Tolkien on the sense of time and history in Beowulf:

“As the poet looks back into the past, surveying the history of kings and warriors in the old traditions, he sees that all glory (or as we might say ‘culture’ or ‘civilization’) ends in night. . . . We get in fact a poem from a pregnant moment of poise, looking back into the pit, by a man learned in old tales who was struggling, as it were, to get a general view of them all, perceiving their common tragedy of inevitable ruin, and yet feeling this more poetically because he was himself removed from the direct pressure of its despair. . . . He was still dealing with the great temporal tragedy, and not yet writing an allegorical homily in verse. Grendel inhabits the visible world and eats the flesh and blood of men; he enters their houses by the doors. The dragon wields a physical fire, and covets gold not souls; he is slain with iron in his belly. Beowulf’s byrne [corslet] was made by Weland, and the iron shield he bore against the serpent by his own smiths: it was not yet the breastplate of righteousness, nor the shield of faith for the quenching of all the fiery darts of the wicked.”

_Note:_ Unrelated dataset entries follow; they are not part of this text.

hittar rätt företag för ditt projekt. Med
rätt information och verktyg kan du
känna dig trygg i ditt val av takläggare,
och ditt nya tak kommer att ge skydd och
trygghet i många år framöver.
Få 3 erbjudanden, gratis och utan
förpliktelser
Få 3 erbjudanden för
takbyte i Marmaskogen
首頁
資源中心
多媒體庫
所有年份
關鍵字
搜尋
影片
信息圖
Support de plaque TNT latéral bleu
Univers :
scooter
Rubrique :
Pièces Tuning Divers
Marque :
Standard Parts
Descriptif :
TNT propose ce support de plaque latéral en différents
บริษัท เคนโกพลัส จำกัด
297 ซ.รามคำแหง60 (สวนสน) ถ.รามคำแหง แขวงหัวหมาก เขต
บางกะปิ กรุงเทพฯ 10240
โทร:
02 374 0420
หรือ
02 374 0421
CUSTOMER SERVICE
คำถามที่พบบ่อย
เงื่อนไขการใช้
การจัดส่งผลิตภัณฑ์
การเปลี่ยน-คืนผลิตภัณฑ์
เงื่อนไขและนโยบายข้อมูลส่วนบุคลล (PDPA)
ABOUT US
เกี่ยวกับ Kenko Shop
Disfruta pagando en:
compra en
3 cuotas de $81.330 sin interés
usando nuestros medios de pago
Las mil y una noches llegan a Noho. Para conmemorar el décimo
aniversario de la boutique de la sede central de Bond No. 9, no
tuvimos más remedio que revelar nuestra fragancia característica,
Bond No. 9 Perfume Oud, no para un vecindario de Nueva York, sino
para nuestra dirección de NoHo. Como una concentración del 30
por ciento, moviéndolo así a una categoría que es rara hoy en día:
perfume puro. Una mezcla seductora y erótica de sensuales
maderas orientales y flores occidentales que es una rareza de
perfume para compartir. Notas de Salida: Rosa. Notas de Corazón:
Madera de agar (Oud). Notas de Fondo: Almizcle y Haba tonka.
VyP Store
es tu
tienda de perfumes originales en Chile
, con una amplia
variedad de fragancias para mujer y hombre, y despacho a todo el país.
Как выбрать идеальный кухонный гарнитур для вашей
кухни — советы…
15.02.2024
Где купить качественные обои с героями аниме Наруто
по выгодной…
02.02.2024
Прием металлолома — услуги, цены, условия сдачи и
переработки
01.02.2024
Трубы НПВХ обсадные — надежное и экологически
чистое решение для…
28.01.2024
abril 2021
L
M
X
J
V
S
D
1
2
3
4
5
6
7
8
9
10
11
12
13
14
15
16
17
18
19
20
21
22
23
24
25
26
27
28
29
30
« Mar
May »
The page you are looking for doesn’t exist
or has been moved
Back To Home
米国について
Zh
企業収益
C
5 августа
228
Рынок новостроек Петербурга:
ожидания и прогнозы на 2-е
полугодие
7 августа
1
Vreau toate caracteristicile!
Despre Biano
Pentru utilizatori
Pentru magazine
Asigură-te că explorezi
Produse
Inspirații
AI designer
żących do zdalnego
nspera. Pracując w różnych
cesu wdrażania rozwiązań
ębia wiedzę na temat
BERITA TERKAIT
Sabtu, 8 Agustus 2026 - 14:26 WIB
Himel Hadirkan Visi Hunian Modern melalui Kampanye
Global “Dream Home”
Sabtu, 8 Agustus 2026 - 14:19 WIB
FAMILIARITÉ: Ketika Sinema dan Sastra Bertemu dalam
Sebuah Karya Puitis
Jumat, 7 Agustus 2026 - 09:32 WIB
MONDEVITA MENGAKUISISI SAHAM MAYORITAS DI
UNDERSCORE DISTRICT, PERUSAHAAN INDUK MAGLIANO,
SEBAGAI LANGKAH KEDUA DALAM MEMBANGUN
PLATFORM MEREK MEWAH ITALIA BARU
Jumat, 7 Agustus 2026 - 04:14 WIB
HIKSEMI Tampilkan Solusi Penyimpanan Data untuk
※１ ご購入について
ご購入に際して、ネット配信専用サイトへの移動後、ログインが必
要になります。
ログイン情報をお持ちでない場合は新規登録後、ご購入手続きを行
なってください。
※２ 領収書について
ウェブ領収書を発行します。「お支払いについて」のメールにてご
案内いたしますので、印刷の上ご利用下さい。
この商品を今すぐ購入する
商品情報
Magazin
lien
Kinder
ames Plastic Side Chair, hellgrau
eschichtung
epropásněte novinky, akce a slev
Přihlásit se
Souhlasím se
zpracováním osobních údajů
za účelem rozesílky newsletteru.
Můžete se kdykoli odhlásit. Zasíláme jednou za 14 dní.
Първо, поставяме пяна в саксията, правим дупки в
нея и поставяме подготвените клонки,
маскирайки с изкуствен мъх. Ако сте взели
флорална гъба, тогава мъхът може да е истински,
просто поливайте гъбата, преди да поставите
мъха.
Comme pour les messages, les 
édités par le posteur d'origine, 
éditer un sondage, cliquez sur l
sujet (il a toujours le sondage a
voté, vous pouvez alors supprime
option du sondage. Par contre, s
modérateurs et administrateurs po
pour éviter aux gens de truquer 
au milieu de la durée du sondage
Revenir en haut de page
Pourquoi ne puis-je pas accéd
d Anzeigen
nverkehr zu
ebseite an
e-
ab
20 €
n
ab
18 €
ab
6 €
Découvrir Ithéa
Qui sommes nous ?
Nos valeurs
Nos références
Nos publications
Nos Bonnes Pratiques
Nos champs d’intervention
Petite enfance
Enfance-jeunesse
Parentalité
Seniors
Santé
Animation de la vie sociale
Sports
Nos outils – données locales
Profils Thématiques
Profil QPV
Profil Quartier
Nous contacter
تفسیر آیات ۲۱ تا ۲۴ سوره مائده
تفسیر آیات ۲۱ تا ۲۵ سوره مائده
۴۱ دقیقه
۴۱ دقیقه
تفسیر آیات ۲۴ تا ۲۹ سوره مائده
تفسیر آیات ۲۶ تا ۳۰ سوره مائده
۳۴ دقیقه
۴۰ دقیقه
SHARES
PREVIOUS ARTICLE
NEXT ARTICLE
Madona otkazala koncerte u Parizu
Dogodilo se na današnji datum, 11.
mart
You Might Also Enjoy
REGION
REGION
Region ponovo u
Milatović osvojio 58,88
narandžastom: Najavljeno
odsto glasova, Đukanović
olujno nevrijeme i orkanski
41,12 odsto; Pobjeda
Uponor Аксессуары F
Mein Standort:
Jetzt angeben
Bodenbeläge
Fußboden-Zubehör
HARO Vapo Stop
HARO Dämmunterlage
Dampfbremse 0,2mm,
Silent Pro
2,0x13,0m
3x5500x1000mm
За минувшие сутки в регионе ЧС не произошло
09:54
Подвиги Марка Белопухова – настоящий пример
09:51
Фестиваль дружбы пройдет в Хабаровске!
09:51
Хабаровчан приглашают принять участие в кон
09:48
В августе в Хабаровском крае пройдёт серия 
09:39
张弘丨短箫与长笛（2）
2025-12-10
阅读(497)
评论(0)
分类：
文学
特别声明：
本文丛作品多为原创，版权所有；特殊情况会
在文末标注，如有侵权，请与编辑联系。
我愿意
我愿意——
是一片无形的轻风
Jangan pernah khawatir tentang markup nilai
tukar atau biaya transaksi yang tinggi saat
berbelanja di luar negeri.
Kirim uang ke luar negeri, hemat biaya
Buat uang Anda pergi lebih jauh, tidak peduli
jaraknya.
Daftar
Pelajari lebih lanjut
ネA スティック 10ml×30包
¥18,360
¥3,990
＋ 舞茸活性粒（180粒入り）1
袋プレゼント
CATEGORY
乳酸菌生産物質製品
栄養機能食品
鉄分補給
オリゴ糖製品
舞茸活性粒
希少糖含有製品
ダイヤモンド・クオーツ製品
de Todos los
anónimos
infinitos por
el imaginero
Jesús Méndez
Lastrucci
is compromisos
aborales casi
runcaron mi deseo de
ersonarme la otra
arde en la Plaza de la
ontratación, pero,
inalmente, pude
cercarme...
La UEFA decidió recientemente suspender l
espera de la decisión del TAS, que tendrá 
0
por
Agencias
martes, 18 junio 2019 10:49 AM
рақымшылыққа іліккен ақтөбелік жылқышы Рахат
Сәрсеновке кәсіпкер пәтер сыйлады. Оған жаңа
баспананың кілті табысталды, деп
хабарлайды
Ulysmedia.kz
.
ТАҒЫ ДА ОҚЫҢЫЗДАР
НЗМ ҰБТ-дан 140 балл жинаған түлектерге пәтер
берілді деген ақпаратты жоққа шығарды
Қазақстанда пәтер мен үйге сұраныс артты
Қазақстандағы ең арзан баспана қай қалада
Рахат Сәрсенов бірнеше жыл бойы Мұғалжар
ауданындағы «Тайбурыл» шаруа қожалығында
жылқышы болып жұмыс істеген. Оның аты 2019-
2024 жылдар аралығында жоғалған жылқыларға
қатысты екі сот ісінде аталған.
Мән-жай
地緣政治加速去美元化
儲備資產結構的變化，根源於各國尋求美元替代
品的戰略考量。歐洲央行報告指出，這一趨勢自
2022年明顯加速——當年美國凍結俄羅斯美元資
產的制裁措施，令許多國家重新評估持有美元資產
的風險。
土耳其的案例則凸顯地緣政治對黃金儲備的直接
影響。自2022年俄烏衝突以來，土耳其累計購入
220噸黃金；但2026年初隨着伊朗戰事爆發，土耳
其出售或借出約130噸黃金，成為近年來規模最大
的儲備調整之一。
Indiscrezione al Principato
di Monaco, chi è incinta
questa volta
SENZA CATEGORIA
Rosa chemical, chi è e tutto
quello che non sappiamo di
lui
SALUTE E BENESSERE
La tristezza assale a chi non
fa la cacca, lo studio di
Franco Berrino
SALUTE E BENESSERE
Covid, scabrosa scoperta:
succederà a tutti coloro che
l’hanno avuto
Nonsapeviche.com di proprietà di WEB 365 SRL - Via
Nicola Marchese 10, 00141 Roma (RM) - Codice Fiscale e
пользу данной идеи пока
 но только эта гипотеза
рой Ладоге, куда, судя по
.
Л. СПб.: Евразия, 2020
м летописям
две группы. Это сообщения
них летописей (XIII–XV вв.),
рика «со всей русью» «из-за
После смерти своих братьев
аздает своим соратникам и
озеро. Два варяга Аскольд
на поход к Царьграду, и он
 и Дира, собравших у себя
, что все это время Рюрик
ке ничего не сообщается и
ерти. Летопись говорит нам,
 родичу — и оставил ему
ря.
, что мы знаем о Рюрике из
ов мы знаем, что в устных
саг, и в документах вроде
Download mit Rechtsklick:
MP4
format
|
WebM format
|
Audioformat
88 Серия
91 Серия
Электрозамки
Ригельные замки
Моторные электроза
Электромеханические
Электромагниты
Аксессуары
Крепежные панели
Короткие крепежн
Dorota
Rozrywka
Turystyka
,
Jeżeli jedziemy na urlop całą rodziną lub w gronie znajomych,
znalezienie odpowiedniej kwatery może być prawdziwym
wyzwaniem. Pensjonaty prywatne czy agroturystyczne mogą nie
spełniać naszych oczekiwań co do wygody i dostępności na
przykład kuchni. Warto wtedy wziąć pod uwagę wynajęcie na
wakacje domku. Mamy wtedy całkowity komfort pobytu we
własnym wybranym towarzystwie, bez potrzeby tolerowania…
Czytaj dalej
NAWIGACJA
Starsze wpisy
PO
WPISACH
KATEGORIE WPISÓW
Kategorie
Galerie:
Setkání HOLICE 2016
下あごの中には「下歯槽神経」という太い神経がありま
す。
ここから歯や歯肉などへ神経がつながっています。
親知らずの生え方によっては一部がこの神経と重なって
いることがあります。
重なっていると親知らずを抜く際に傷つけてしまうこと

[from J.R.R. Tolkien, “Beowulf: The Monsters and the Critics,” Proceedings of the British Academy 22 (1936): 245-95]

* * *

“What exactly is the hero an idealization of? Do I identify with him as a representation of my ego?—or what I would like to be, or what I should be, or even (the possibilities are endless) what I most fear or hate? What if the hero, like God, were an idealized parent figure, with all the conflicted feelings that could involve?”

“ . . . in this little formula, ‘The lord fights for victory, the companions for the lord’ [from Tacitus], we can see the deeper problems of Germanic heroism: there are two heroic codes, one for the lord and one for his companions; and whereas the ethical principles pertaining to the latter are perfectly clear . . . no principle at all is educed to explain why a lord fights—except to win, to prove his valor, and to acquire the wealth needed to pay his men. No wonder it looked like pride and avarice to Christians. Even Tacitus saw the self-perpetuating circularity of violence in the structure of Germanic society, for which war was an economic system requiring valor and obedience, but not necessarily nobility of purpose.”

“ . . . heroism is usually tested against death, because the real issue of heroic behavior is how to engage necessity with freedom. Epics as diverse as Beowulf, Njalssaga, and The Nibelungenlied, as well as the ancient cycle of poems in the Edda, all offer us primarily models of heroic dying. It might fairly be said that in identifying with these heroes . . . [one] could have learned little else than how to die well—that is, how to embrace [one’s] fate freely and without fear.”

[from James W. Earl, Thinking About Beowulf]

* * *

 “Beowulf is a bloody poem. It dwells on death and lingers on the tearing of vertebrae, the severed arm, the burnt body. Grendel relishes blood . . . . But Grendel is not alone in desiring blood, the ethos of the heroic world demands it. There is, however, a crucial difference between Grendel’s desire for aggression and that of the heroic world he attacks. Grendel’s desire is channeled into the production of death; warriors, too, produce death, but their desires are channeled into a social ethos that ritualizes desire as heroic choice, thus ensuring the preservation of that ethos.”

“ . . . the only good hero, after all, is a dead one.”